Per il Gimbe «l'ultima indagine flash dell'Istituto Superiore di Sanità stima al 22,7% la prevalenza della variante Delta con notevoli differenze regionali». Renata Gili, responsabile Ricerca sui Servizi sanitari della Fondazione Gimbe, ha affermato: «I dati provenienti dall'Inghilterra e quelli, seppur preliminari, di Israele confermano l'elevata efficacia del ciclo vaccinale completo nel prevenire le forme severe di Covid-19, le ospedalizzazioni e i decessi. Tuttavia nel nostro Paese il tallone d'Achille della campagna vaccinale è attualmente rappresentato dagli oltre 5,75 milioni di over 60 a rischio di malattia grave privi di adeguata copertura contro la variante delta».
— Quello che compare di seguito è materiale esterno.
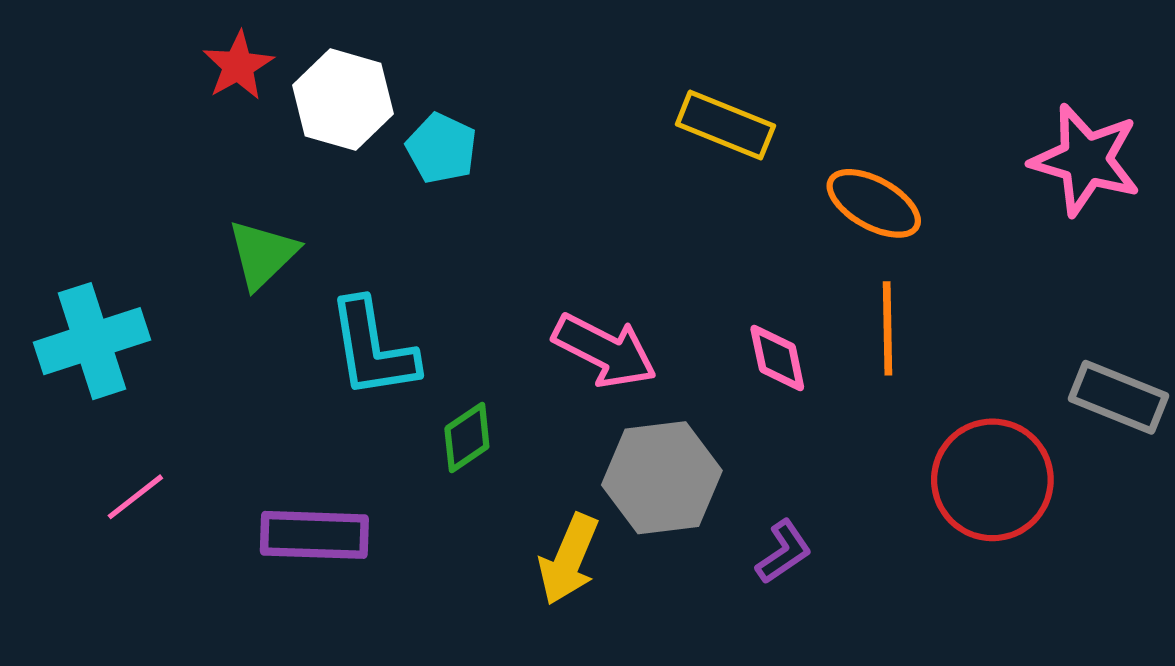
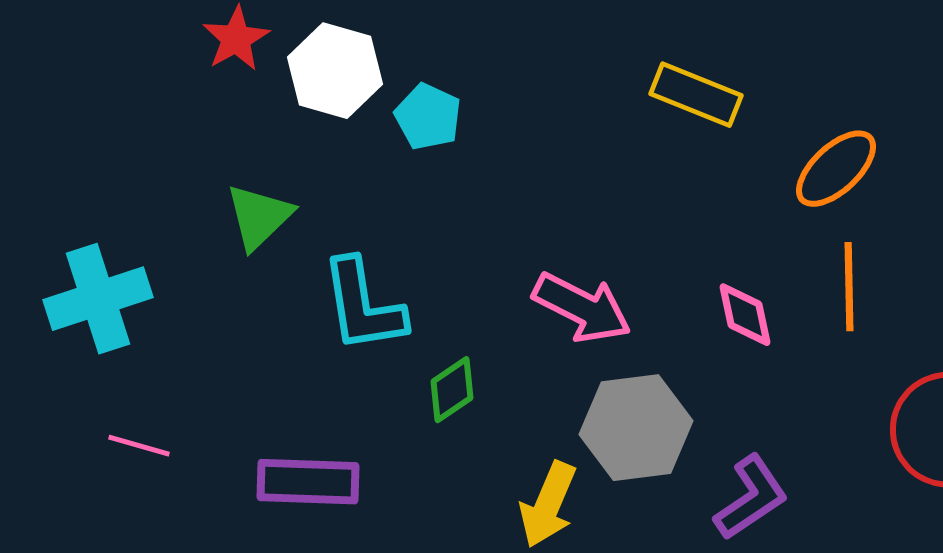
orange ellipse: (874, 203) -> (836, 169), turned -72
pink line: (135, 497) -> (139, 446), turned 54
purple L-shape: (784, 552) -> (751, 498), size x1.4

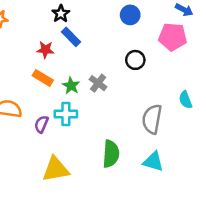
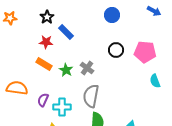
black star: (61, 14) -> (47, 17), moved
pink pentagon: (173, 37) -> (145, 52), moved
cyan cross: (66, 114) -> (62, 107), moved
gray semicircle: (152, 119) -> (91, 96), moved

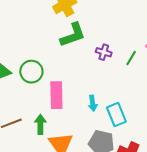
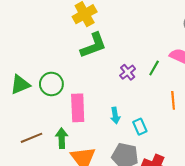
purple cross: (104, 52) -> (128, 72), moved, turned 35
cyan rectangle: (116, 115) -> (140, 127), size x0.7

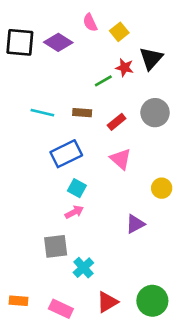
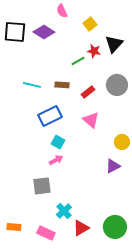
pink semicircle: (90, 23) -> (62, 11), moved
purple triangle: (135, 224) -> (113, 166), moved
cyan cross: (83, 268) -> (64, 211), moved

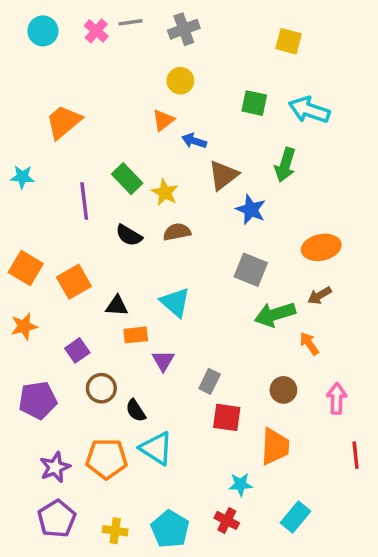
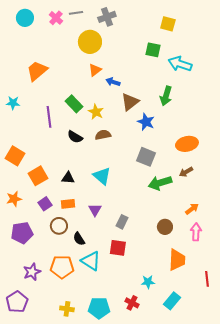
yellow circle: (180, 81) -> (90, 42), moved, size x1.5
green square: (254, 103) -> (153, 50), moved
orange square: (74, 282) -> (38, 176), moved
orange star: (24, 326) -> (14, 199), moved
orange rectangle: (136, 335) -> (68, 204), moved
orange arrow: (309, 344) -> (192, 209), moved, turned 88
red square: (227, 417) -> (118, 248), moved
orange trapezoid: (275, 447) -> (177, 260), moved
red line: (356, 455) -> (207, 279), moved
cyan star: (240, 484) -> (148, 282), moved
purple pentagon: (57, 519) -> (17, 302), moved
cyan pentagon: (170, 529) -> (99, 308), turned -30

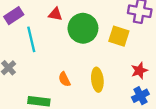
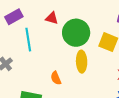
yellow ellipse: (97, 80) -> (82, 62), moved

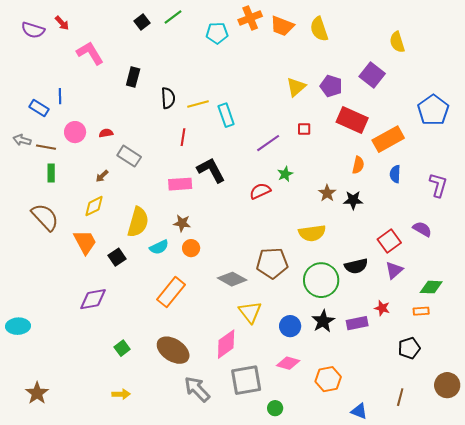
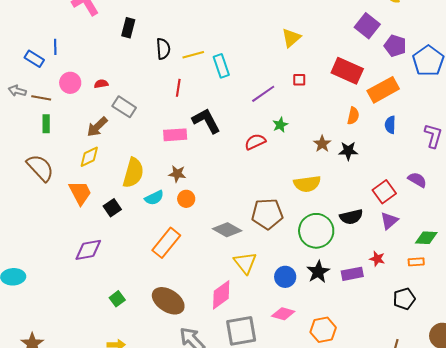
purple pentagon: (331, 86) -> (395, 46), moved
brown arrow: (102, 176) -> (97, 127), size x1.6

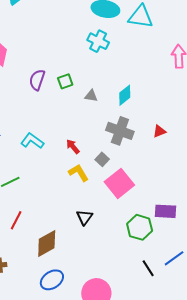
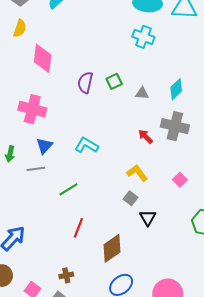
red arrow: (73, 146) -> (146, 137), moved
gray square: (102, 159) -> (131, 198), moved
pink square: (119, 183) -> (180, 180), size x0.5

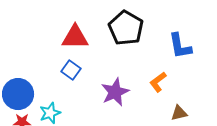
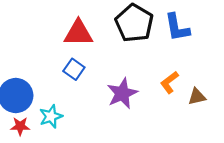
blue L-shape: (180, 46) -> (177, 27), moved
brown triangle: (179, 113) -> (197, 97), moved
Nel dettaglio, 2,29 milioni (12,8%) non hanno ancora ricevuto nemmeno una dose di vaccino con rilevanti differenze regionali (dal 22,6% della Sicilia al 7,7% della Puglia) e oltre 3,46 milioni (19,4%) devono completare il ciclo dopo la prima dose: 2.495.962 con AstraZeneca, 837.052 con Pfizer-BioNTech, 128.878 con Moderna. C'è poi il capitolo riservato al Piano vaccinale. Rispetto alla forniture stimate, nel secondo trimestre sono state consegnate 15.234.673 dosi in meno rispetto al previsto, «sia per la mancata autorizzazione di CureVac (48% delle dosi mancanti), sia per le consegne inferiori all'atteso da parte di AstraZeneca (-2.383.205 dosi, 15,6% del totale) e Johnson & Johnson (-5.052.685 dosi, 33,2% del totale).

Sempre il Gimbe: «Per il terzo trimestre, invece, disponiamo "sulla carta" di 45.496.439 dosi di vaccini a mRna (48,3%), 41.950.684 dosi di vaccini a vettore adenovirale (44,5%), oltre a 6.640.000 dosi del vaccino di CureVac che, non avendo superato con successo i test clinici, dovrebbero essere eliminate nel prossimo aggiornamento del piano delle forniture».